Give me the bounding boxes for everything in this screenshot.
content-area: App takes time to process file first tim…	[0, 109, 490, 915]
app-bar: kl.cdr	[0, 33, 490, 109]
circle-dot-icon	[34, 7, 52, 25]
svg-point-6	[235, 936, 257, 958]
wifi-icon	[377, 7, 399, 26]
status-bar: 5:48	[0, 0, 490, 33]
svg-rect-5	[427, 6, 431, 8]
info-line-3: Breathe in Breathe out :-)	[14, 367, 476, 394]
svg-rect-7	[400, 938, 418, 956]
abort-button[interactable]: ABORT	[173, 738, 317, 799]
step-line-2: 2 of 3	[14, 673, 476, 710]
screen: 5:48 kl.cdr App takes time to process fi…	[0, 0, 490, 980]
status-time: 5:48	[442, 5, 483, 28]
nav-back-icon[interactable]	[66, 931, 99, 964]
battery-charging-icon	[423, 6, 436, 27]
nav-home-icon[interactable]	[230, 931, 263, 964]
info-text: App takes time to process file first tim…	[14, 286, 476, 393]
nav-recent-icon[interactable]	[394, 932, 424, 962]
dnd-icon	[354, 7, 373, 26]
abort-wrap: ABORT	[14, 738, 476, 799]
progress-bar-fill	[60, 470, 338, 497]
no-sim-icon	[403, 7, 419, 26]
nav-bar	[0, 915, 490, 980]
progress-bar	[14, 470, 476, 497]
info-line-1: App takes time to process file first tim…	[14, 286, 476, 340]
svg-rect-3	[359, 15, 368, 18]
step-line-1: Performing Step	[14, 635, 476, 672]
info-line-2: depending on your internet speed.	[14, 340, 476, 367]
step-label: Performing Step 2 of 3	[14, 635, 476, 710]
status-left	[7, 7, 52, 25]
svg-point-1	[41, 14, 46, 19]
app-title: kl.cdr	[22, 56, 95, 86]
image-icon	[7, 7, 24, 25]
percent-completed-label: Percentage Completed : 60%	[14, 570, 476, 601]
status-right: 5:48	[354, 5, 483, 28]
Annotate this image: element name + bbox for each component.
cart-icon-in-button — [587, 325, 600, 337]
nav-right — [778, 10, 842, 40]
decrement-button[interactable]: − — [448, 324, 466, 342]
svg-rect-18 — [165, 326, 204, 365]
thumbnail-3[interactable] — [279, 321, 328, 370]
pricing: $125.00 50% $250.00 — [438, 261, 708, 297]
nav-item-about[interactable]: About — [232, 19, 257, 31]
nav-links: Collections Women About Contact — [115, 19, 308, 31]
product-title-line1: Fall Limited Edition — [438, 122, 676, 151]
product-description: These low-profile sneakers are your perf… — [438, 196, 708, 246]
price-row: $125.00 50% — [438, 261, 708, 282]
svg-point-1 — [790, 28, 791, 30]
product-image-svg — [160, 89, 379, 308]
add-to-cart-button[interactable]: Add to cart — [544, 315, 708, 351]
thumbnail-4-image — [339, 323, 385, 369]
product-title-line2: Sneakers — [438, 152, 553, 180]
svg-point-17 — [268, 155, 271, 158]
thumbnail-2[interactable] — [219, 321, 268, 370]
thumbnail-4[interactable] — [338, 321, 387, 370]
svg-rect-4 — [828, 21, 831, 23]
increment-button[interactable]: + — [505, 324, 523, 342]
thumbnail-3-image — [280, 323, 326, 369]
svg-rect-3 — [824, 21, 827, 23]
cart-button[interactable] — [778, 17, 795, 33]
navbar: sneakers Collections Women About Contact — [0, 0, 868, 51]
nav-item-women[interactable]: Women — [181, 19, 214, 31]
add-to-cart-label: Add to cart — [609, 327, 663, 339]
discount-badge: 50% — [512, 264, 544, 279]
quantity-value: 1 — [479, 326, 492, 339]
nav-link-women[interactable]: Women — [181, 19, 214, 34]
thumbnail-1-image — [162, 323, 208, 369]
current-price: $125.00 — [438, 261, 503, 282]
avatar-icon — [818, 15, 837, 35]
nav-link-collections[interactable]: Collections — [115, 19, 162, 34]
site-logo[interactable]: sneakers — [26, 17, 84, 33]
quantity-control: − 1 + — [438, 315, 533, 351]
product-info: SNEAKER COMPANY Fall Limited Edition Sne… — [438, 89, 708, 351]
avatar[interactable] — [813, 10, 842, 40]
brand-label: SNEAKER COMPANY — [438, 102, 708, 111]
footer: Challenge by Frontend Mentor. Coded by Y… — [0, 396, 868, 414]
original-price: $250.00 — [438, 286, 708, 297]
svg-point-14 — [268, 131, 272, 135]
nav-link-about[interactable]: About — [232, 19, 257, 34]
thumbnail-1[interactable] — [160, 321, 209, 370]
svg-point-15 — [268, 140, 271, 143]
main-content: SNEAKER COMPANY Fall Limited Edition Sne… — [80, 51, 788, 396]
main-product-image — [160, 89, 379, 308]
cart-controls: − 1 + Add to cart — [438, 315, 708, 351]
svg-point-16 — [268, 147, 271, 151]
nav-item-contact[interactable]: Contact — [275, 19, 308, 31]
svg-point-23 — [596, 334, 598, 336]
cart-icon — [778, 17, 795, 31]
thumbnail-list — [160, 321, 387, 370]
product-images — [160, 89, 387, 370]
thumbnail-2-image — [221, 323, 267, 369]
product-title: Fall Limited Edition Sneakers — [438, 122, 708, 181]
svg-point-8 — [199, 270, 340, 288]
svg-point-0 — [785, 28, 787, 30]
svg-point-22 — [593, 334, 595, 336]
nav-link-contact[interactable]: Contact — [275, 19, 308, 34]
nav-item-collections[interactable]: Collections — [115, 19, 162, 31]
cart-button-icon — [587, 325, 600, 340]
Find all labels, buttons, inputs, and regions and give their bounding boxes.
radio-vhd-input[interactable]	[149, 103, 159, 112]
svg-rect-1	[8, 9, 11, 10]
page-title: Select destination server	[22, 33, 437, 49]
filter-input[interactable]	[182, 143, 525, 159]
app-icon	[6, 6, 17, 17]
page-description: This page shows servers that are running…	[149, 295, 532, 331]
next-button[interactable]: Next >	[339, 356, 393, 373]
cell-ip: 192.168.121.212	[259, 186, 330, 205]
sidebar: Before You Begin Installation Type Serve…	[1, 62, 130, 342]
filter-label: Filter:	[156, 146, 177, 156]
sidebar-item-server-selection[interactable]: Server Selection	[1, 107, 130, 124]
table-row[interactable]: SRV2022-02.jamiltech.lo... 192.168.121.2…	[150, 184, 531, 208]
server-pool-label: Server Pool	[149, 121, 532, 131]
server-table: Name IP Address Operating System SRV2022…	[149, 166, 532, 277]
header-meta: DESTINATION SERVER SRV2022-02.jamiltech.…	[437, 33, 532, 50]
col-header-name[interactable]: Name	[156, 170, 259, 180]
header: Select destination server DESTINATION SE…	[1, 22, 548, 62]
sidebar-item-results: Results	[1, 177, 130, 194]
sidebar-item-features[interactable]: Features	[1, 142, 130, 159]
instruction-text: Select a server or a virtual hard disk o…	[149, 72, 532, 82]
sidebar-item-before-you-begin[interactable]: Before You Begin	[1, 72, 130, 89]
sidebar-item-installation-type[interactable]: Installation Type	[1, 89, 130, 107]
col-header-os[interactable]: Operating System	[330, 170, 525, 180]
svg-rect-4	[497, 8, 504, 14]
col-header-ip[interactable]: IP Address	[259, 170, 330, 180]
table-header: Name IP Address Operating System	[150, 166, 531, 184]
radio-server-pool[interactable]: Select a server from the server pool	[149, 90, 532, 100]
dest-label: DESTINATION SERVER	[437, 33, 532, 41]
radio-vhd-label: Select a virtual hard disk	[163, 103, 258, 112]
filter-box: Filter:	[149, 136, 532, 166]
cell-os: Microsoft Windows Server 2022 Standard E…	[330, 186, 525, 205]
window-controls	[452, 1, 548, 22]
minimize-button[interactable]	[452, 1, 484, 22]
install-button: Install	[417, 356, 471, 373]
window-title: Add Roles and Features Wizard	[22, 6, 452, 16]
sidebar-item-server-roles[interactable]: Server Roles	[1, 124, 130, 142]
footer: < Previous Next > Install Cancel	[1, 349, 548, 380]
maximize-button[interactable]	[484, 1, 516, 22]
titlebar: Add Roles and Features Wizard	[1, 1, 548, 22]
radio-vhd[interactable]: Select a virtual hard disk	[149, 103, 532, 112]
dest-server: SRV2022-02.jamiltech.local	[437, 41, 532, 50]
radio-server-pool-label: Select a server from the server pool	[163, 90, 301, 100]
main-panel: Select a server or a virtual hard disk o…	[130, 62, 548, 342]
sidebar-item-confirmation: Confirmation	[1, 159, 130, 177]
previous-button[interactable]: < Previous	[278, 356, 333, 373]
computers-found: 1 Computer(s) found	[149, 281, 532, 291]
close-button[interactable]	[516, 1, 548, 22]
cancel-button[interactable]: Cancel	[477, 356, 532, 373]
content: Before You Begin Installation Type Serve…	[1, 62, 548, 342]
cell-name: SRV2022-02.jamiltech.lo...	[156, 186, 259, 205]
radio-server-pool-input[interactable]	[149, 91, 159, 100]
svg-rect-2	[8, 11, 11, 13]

# # #

What needs to be done:
Look through the listing and return each line containing the word "Begin".

Reply to the task:
sidebar: Before You Begin Installation Type Serve…	[1, 62, 130, 342]
sidebar-item-before-you-begin[interactable]: Before You Begin	[1, 72, 130, 89]
content: Before You Begin Installation Type Serve…	[1, 62, 548, 342]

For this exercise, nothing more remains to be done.